I Understand You Mr. Grinch

If there is one thing I’ve always been its emotionally stunted. I hate emotion. I have avoided it with a fiery passion. Just someone looking at me and simple saying “I’m going to miss you while you’re gone” has sent my mind reeling and me quickly changing subjects.
So what happens when someone like me needs to say something but they don’t know how to or do they want to because of the emotion factor?!?!
Well first I hide. Hiding is something I’ve always been good at with my feelings. In fact I even learned how to fake emotion so that I could actually keep my real emotions buried deep.

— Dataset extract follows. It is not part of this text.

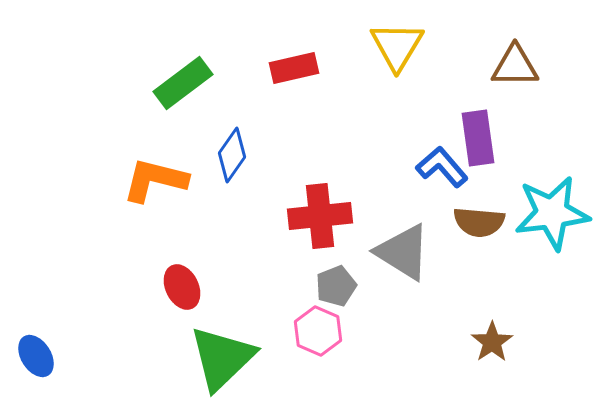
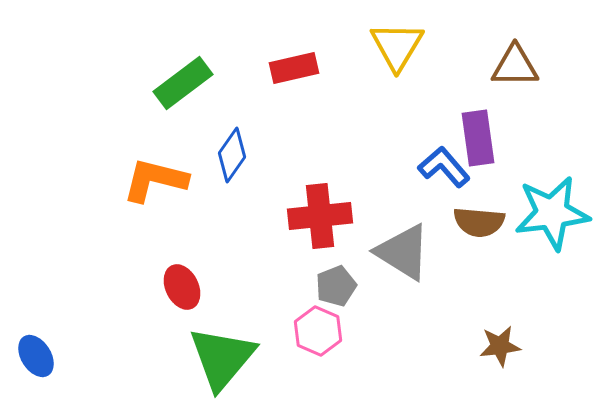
blue L-shape: moved 2 px right
brown star: moved 8 px right, 4 px down; rotated 27 degrees clockwise
green triangle: rotated 6 degrees counterclockwise
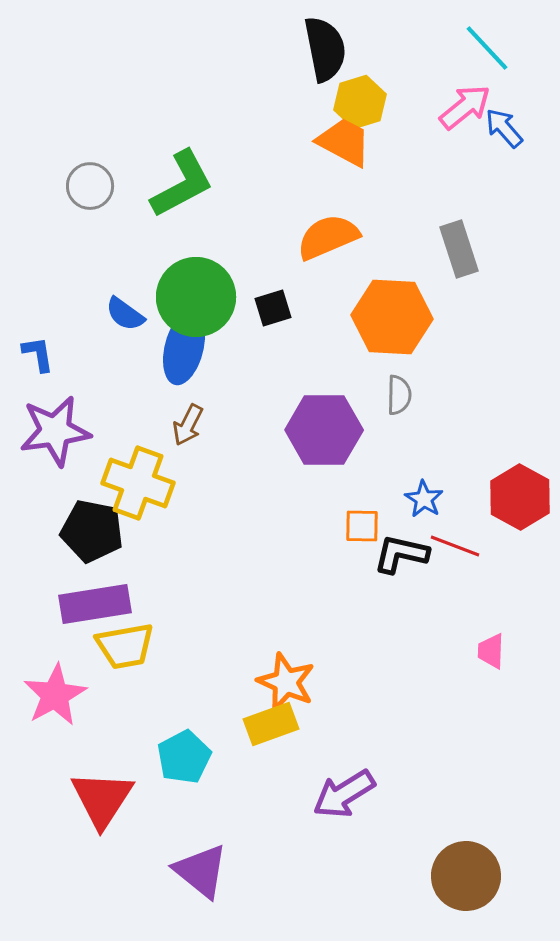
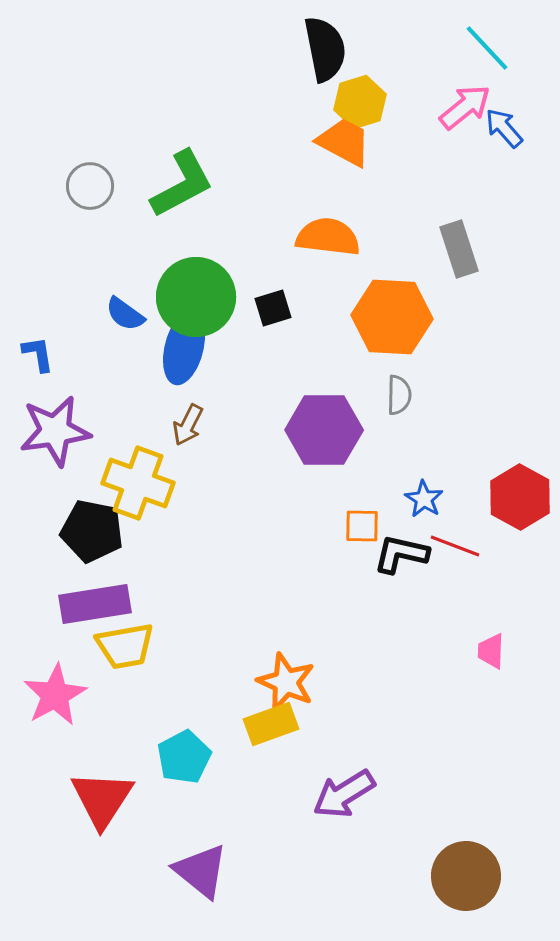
orange semicircle: rotated 30 degrees clockwise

As I’ve gotten older this has gotten harder. I’ve even found from time to time that I wanted to share but I just didn’t know how to go about it.
Today was one of those days for me where I wanted to say something but I couldn’t. There was just to much emotion involved. I kept it to myself.  But unlike usual I couldn’t bury it. The feelings kept festering right there at the surface trying to come out. Trying to be shared. However I wouldn’t let it because I didn’t want to feel the emotion. I couldn’t deal with it. Just the thought left me feeling lost, useless and even stupid.
So I went about the day trying hard to fight what was wanting to come out.
Finally in the end I lost the battle. I found myself writing out this super long text saying how I was feeling. I was crying and I hated it. It was to real and I don’t like that.  Its to hard. As I pressed send I laid there in bed worried. The person it was going to knew I didn’t do emotion. They knew how it made me feel.
Then my cell went off and I just looked at it. I was afraid to check it. I had put myself out there and I was feeling. I swear I know what the Grinch must of been going through when his little heart started to feel.
Trust me its not one bit pleasant.
As I opened the text I smiled. The person knew I had something bothering me and knew in my own time I would share.
Its hard being the way that I am. I really don’t want to be like this anymore. Its hard though. But I’m trying.